The definition of spiral says nothing about the relationship of angular to radial velocity, and does not require that angular velocity of a point moving along the curve remain nonzero for a full rotation.
But; it does say "constantly". The recession of a conic section is not constant.

While I am understanding that you may be using "spiral" in the common usage, we are talking about a geometric concept. In that context, it is not a spiral, otherwise, I wouldn't have such a stringent view of it. After all, this is a scientific board.

stitt29
2009-Jun-01, 12:28 PM
another couple of points I want to raise.

Does it matter the angle you point your projectile at i.e.

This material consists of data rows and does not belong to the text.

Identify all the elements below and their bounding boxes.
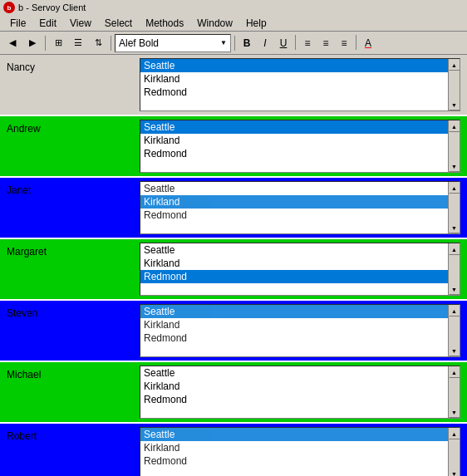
scroll-up-button[interactable]: ▲ [449,182,460,194]
row-steven: StevenSeattleKirklandRedmond▲▼ [0,301,467,362]
row-name-nancy: Nancy [7,58,140,73]
toolbar-sep-2 [111,36,111,51]
menu-file[interactable]: File [3,16,32,31]
italic-button[interactable]: I [257,35,273,52]
list-item[interactable]: Kirkland [140,195,448,209]
toolbar-sep-3 [234,36,235,51]
align-right-button[interactable]: ≡ [336,35,352,52]
row-nancy: NancySeattleKirklandRedmond▲▼ [0,55,467,116]
scroll-down-button[interactable]: ▼ [449,468,460,476]
listbox-michael[interactable]: SeattleKirklandRedmond [140,366,460,418]
listbox-container-andrew[interactable]: SeattleKirklandRedmond▲▼ [140,120,460,173]
list-item[interactable]: Kirkland [140,318,448,331]
scroll-up-button[interactable]: ▲ [449,59,460,71]
row-name-andrew: Andrew [7,120,140,135]
row-name-steven: Steven [7,304,140,319]
list-item[interactable]: Redmond [140,270,448,283]
font-selector[interactable]: Alef Bold ▼ [115,34,231,52]
app-icon: b [3,2,15,13]
list-item[interactable]: Seattle [140,428,448,441]
scroll-down-button[interactable]: ▼ [449,345,460,356]
toolbar-sep-4 [295,35,296,50]
bold-button[interactable]: B [238,35,255,52]
list-item[interactable]: Redmond [140,454,448,468]
listbox-janet[interactable]: SeattleKirklandRedmond [140,182,460,233]
font-color-button[interactable]: A [360,35,376,52]
align-center-button[interactable]: ≡ [317,35,334,52]
row-name-janet: Janet [7,181,140,196]
menu-edit[interactable]: Edit [32,16,63,31]
scrollbar[interactable]: ▲▼ [448,305,460,356]
font-combo-arrow: ▼ [220,39,227,47]
grid-button[interactable]: ⊞ [49,34,67,52]
scroll-up-button[interactable]: ▲ [449,366,460,378]
align-left-button[interactable]: ≡ [299,35,316,52]
main-content: NancySeattleKirklandRedmond▲▼AndrewSeatt… [0,55,467,476]
row-margaret: MargaretSeattleKirklandRedmond▲▼ [0,239,467,301]
list-item[interactable]: Seattle [140,305,448,318]
menu-window[interactable]: Window [190,16,239,31]
list-item[interactable]: Seattle [140,182,448,195]
list-item[interactable]: Redmond [140,86,448,99]
scroll-down-button[interactable]: ▼ [449,99,460,110]
scrollbar[interactable]: ▲▼ [448,120,460,172]
scrollbar[interactable]: ▲▼ [448,243,460,295]
listbox-container-nancy[interactable]: SeattleKirklandRedmond▲▼ [140,58,460,111]
listbox-container-michael[interactable]: SeattleKirklandRedmond▲▼ [140,366,460,419]
scroll-up-button[interactable]: ▲ [449,305,460,317]
scroll-up-button[interactable]: ▲ [449,120,460,132]
underline-button[interactable]: U [275,35,292,52]
row-robert: RobertSeattleKirklandRedmond▲▼ [0,424,467,476]
sort-button[interactable]: ⇅ [89,34,107,52]
listbox-robert[interactable]: SeattleKirklandRedmond [140,428,460,476]
list-item[interactable]: Seattle [140,59,448,72]
title-bar: b b - Servoy Client [0,0,467,15]
scroll-down-button[interactable]: ▼ [449,406,460,418]
listbox-margaret[interactable]: SeattleKirklandRedmond [140,243,460,295]
list-item[interactable]: Kirkland [140,134,448,147]
list-item[interactable]: Kirkland [140,380,448,393]
listbox-container-janet[interactable]: SeattleKirklandRedmond▲▼ [140,181,460,234]
menu-bar: File Edit View Select Methods Window Hel… [0,15,467,32]
list-item[interactable]: Kirkland [140,72,448,86]
toolbar-sep-1 [45,36,46,51]
menu-methods[interactable]: Methods [139,16,190,31]
forward-button[interactable]: ▶ [23,34,42,52]
scroll-up-button[interactable]: ▲ [449,428,460,439]
scrollbar[interactable]: ▲▼ [448,428,460,476]
listbox-steven[interactable]: SeattleKirklandRedmond [140,305,460,356]
row-name-michael: Michael [7,366,140,380]
menu-view[interactable]: View [63,16,98,31]
list-item[interactable]: Redmond [140,147,448,160]
scrollbar[interactable]: ▲▼ [448,366,460,418]
list-item[interactable]: Redmond [140,209,448,222]
title-label: b - Servoy Client [18,2,86,12]
list-item[interactable]: Redmond [140,331,448,345]
listbox-container-steven[interactable]: SeattleKirklandRedmond▲▼ [140,304,460,357]
list-item[interactable]: Seattle [140,366,448,380]
scroll-down-button[interactable]: ▼ [449,160,460,172]
list-item[interactable]: Seattle [140,120,448,134]
back-button[interactable]: ◀ [3,34,22,52]
font-name: Alef Bold [119,37,159,49]
listbox-container-robert[interactable]: SeattleKirklandRedmond▲▼ [140,427,460,476]
listbox-andrew[interactable]: SeattleKirklandRedmond [140,120,460,172]
list-item[interactable]: Redmond [140,393,448,406]
list-item[interactable]: Kirkland [140,441,448,454]
scrollbar[interactable]: ▲▼ [448,182,460,233]
list-item[interactable]: Kirkland [140,257,448,270]
scrollbar[interactable]: ▲▼ [448,59,460,110]
listbox-nancy[interactable]: SeattleKirklandRedmond [140,59,460,110]
row-michael: MichaelSeattleKirklandRedmond▲▼ [0,362,467,424]
list-button[interactable]: ☰ [69,34,87,52]
scroll-up-button[interactable]: ▲ [449,243,460,255]
row-name-margaret: Margaret [7,243,140,258]
menu-select[interactable]: Select [98,16,139,31]
listbox-container-margaret[interactable]: SeattleKirklandRedmond▲▼ [140,243,460,296]
row-andrew: AndrewSeattleKirklandRedmond▲▼ [0,116,467,178]
scroll-down-button[interactable]: ▼ [449,283,460,295]
menu-help[interactable]: Help [239,16,273,31]
row-janet: JanetSeattleKirklandRedmond▲▼ [0,178,467,239]
list-item[interactable]: Seattle [140,243,448,257]
scroll-down-button[interactable]: ▼ [449,222,460,233]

Say I fire a ball at 10degrees above the horizon at escape velocity and another at the same speed, angle 45degrees. will both balls settle into an elliptical orbit of the same length/time period.

Also if something is fired at above ev the ball should escape but it will still be orbiting the Sun so what is it's orbit like. I thought it would still have to orbit the Earth as it will still be pulled by it gravitationally (to some degree).Which means it hasn't escaped really. What I'm thinking is nothing can totally escape another bodies gravity even if it gets out of the solar system. Anyway please put me straight on these points.

chornedsnorkack
2009-Jun-01, 01:32 PM
There is a non-zero angular velocity for most escape velocities.

But not all.

An object may escape at zero angular velocity. In which case, an item thrown directly upwards at exactly the escape speed will rise vertically at an ever slower speed, and slow down to arbitrarily slow speed, but never stop altogether and fall back down.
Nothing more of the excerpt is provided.